Your answer must be only the lines below from the one containing "1923 Hirsch Berlino Anno" through the one containing "Los Marinos de", copied exactly, with the pictures left out.

══ STUDY MATERIAL ══

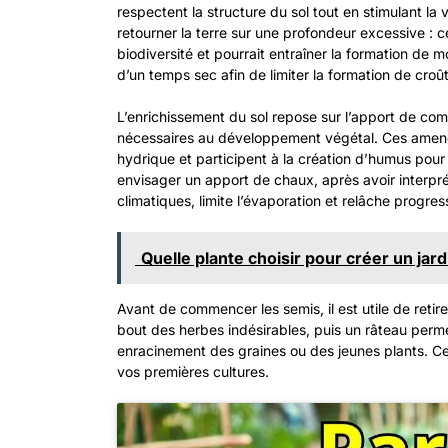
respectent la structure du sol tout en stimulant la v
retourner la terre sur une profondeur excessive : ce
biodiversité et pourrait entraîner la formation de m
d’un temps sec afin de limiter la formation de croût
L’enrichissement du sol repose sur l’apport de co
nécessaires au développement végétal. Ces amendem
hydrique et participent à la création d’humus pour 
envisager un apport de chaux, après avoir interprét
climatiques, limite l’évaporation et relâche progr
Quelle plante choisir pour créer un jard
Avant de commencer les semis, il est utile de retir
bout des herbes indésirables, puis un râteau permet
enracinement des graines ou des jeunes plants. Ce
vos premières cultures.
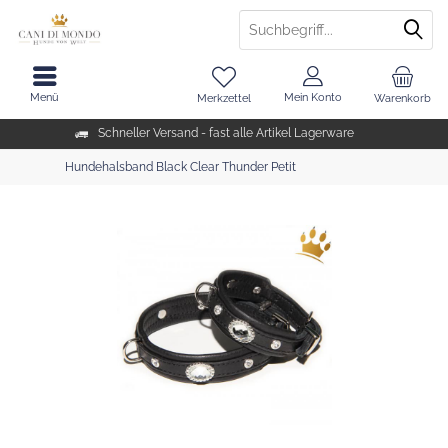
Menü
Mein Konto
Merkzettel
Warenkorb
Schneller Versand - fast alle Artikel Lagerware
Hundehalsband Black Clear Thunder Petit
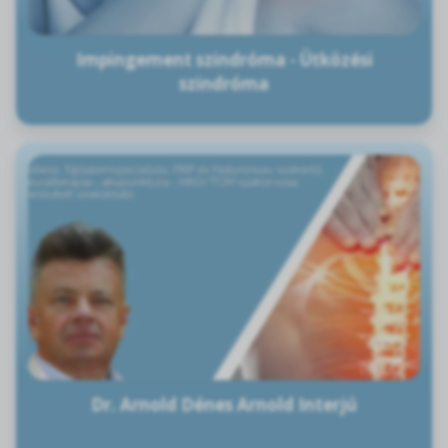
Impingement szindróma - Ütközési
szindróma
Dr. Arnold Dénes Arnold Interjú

═══
══ STUDY MATERIAL ══

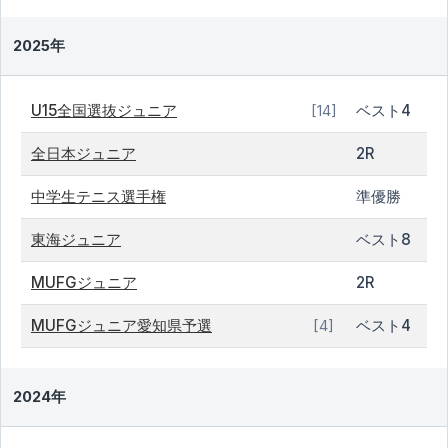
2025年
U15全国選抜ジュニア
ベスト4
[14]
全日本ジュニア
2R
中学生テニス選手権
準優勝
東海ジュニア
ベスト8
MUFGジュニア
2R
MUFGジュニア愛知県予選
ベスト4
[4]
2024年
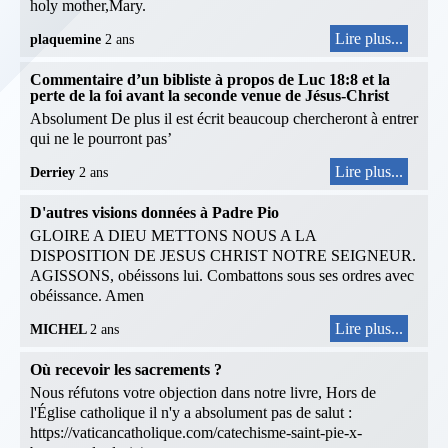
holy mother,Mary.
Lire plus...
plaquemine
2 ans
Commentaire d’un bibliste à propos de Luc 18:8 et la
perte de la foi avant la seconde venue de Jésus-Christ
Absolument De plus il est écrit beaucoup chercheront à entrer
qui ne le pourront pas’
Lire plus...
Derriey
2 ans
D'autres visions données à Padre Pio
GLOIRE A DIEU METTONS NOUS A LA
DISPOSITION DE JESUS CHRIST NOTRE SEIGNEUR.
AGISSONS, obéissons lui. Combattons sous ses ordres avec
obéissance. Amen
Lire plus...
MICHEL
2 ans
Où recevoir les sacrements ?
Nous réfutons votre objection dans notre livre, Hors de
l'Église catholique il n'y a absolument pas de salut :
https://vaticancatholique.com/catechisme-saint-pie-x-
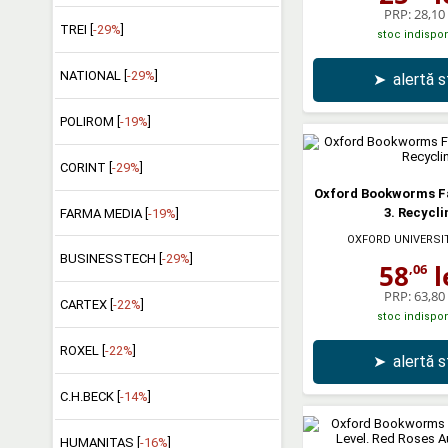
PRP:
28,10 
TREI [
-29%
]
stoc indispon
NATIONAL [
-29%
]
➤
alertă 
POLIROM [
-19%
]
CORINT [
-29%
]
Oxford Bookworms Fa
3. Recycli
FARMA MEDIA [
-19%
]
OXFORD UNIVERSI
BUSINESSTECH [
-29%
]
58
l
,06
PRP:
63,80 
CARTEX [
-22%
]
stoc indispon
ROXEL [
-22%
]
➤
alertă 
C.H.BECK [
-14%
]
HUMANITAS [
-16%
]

═══
══ STUDY MATERIAL ══

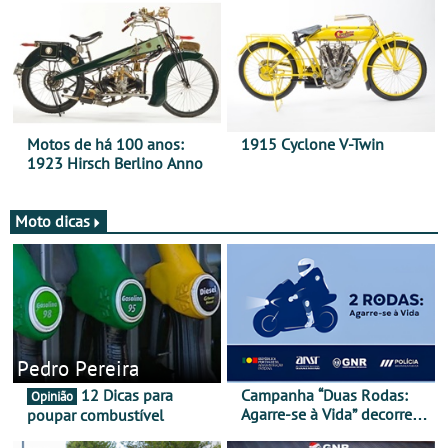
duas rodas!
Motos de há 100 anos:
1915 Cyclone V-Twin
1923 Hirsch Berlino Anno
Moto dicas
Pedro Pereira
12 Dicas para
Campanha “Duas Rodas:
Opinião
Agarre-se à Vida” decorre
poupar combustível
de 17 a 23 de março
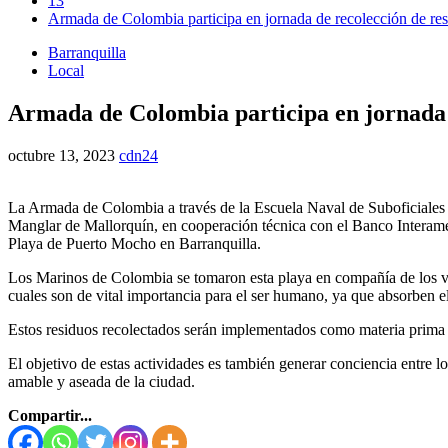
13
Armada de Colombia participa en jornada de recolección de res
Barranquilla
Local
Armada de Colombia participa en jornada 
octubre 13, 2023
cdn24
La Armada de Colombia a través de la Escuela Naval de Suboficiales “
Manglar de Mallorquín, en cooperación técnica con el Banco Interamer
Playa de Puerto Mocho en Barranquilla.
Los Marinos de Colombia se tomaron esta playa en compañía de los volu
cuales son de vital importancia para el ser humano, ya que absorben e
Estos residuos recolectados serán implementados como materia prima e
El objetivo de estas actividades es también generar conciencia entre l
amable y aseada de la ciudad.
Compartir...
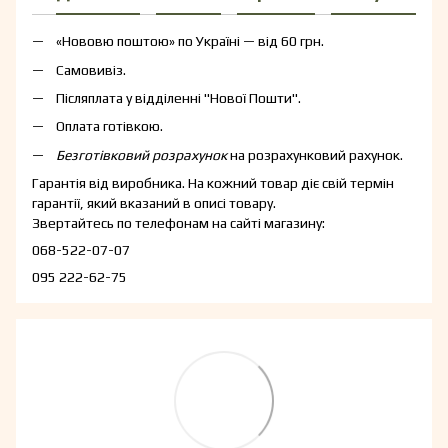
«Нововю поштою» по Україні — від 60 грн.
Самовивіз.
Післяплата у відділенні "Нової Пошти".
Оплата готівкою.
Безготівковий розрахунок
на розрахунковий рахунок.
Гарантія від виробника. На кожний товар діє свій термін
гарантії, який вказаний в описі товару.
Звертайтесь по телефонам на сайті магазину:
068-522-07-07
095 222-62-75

═══

ANSWER FOR THIS EXERCISE
1923 Hirsch Berlino Anno
Moto dicas
Pedro Pereira
12 Dicas para
Campanha “Duas Rodas:
Opinião
Agarre-se à Vida” decorre
poupar combustível
de 17 a 23 de março
13
Armada de Colombia participa en jornada de recolección de res
Barranquilla
Local
Armada de Colombia participa en jornada 
octubre 13, 2023
cdn24
La Armada de Colombia a través de la Escuela Naval de Suboficiales “
Manglar de Mallorquín, en cooperación técnica con el Banco Interamer
Playa de Puerto Mocho en Barranquilla.
Los Marinos de Colombia se tomaron esta playa en compañía de los volu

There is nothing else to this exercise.